Но я не мог отказаться от столь редкого счастливого случая и при последующих посещениях его домика в разговорах с Лаврским снова возвращался к вопросам борьбы между наукой и религией. Вот вы, батюшка, верите в то, что мир сотворен Богом, но неужели Господь Бог не мог сотворить его более совершенным, чем имеющийся. Кругом льется кровь, расстрелы, виселицы, каторга, голод, нищенство. Страшная бедность рядом с блеском богатства. Почему же это так?

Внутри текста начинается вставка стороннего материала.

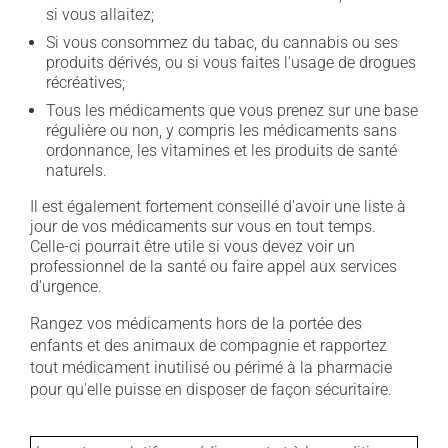
si vous allaitez;
Si vous consommez du tabac, du cannabis ou ses
produits dérivés, ou si vous faites l'usage de drogues
récréatives;
Tous les médicaments que vous prenez sur une base
régulière ou non, y compris les médicaments sans
ordonnance, les vitamines et les produits de santé
naturels.
Il est également fortement conseillé d'avoir une liste à
jour de vos médicaments sur vous en tout temps.
Celle-ci pourrait être utile si vous devez voir un
professionnel de la santé ou faire appel aux services
d'urgence.
Rangez vos médicaments hors de la portée des
enfants et des animaux de compagnie et rapportez
tout médicament inutilisé ou périmé à la pharmacie
pour qu'elle puisse en disposer de façon sécuritaire.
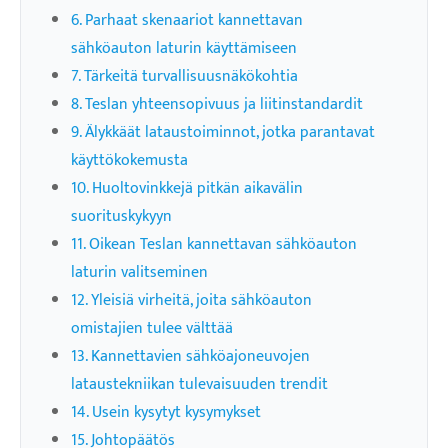
6. Parhaat skenaariot kannettavan
sähköauton laturin käyttämiseen
7. Tärkeitä turvallisuusnäkökohtia
8. Teslan yhteensopivuus ja liitinstandardit
9. Älykkäät lataustoiminnot, jotka parantavat
käyttökokemusta
10. Huoltovinkkejä pitkän aikavälin
suorituskykyyn
11. Oikean Teslan kannettavan sähköauton
laturin valitseminen
12. Yleisiä virheitä, joita sähköauton
omistajien tulee välttää
13. Kannettavien sähköajoneuvojen
lataustekniikan tulevaisuuden trendit
14. Usein kysytyt kysymykset
15. Johtopäätös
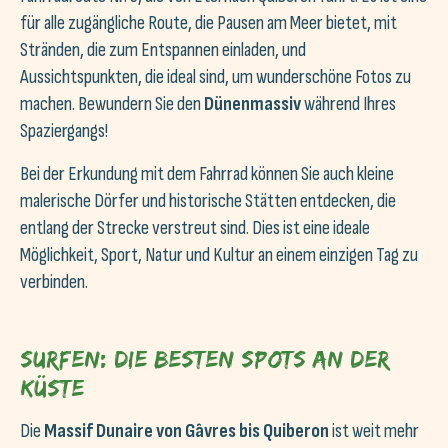
für alle zugängliche Route, die Pausen am Meer bietet, mit
Stränden, die zum Entspannen einladen, und
Aussichtspunkten, die ideal sind, um wunderschöne Fotos zu
machen. Bewundern Sie den
Dünenmassiv
während Ihres
Spaziergangs!
Bei der Erkundung mit dem Fahrrad können Sie auch kleine
malerische Dörfer und historische Stätten entdecken, die
entlang der Strecke verstreut sind. Dies ist eine ideale
Möglichkeit, Sport, Natur und Kultur an einem einzigen Tag zu
verbinden.
Surfen: Die besten Spots an der
Küste
Die
Massif Dunaire von Gâvres bis Quiberon
ist weit mehr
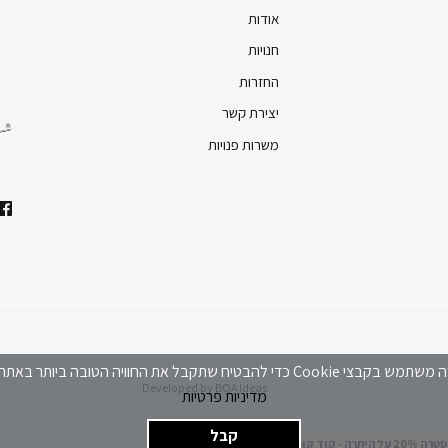
אודות
חנויות
החזרות
יצירת קשר
משרות פנויות
 Cookie כדי להבטיח שתקבל את החוויה הטובה ביותר באתר שלנו
Developed by
BOA Ideas
מדיניות פרטיות
קבל
 היתרה - קוד קופון EXTRA20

На этот жгучий тяжелый вопрос Лаврский долго молчал, а затем, пристально посмотрев на меня, ответил так, что его ответ запомнился мне надолго. «Вы спрашиваете меня о причинах такого несоответствия, и я Вам честно скажу: о причинах его я не знаю… а потому-то я вам и помогаю». Он повернулся и вышел из комнаты. И снова я почувствовал бедность моей аргументации, удивительную мудрость и искренность моего просвещенного противника. Я продолжал прятать нелегальную литературу в домике настоятеля кафедрального собора.

Наступил бурный 1905 г., и мне пришлось быстро покинуть Самару, а эти дискуссии с протоиереем Лаврским сохранились в памяти в продолжении почти 70 лет», – закончил свой краткий рассказ академик И. М. Майский.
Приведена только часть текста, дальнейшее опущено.